While these amendments were not discussed as part of the five-year review, my department did consult with Yukon first nations on them throughout 2013 and 2014.

The first draft of these legislative amendments was shared with all parties to the umbrella framework agreement, the Yukon first nations and the Yukon Environmental and Socio-economic Assessment Board for review and comment in May 2013.

Formal consultation sessions followed, which provided the opportunity for the parties to learn more about the proposed amendments, voice their concerns and make recommendations on how to improve the proposals. The feedback we received informed a subsequent draft of the legislation, which was shared with the parties in February 2014.

At each stage, proposals or drafts of the bill were circulated to first nations, the Government of Yukon and the Yukon Environmental and Socio-economic Assessment Board for review. The department carefully considered all comments and, where appropriate, incorporated them into the next draft. This process resulted in further improvements to the bill before it was introduced in Parliament last June.

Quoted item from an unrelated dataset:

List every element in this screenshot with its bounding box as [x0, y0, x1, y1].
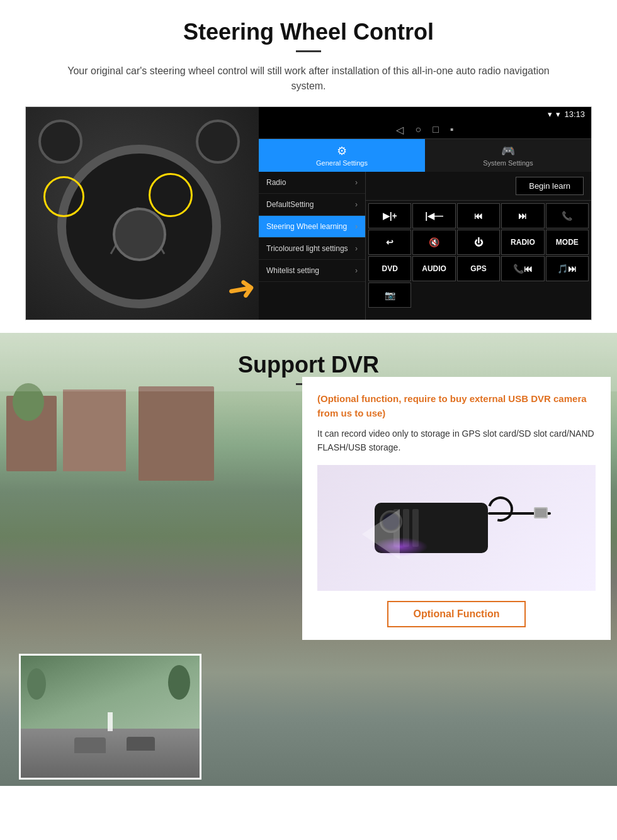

As members can see, consultation on this bill has been extensive, and while we know that everyone did not agree 100% with each amendment, this does not mean that consultation was inadequate. It is our view that we met our duty to consult and we accommodated where appropriate. Even the Hon. Grant Mitchell, a Liberal senator and the opposition critic of the bill in the Senate, acknowledged this challenge but noted that comprehensive consultation had taken place when he spoke to the bill at third reading in the Senate. The hon. senator said:

There has been, I think, quite adequate consultation. It's complicated up there in these territories. You have federal, territorial and Aboriginal interests.

So it is very complex, and the fundamental core of this bill gets to that and is an effort to make all of that better and to make processes in the North better.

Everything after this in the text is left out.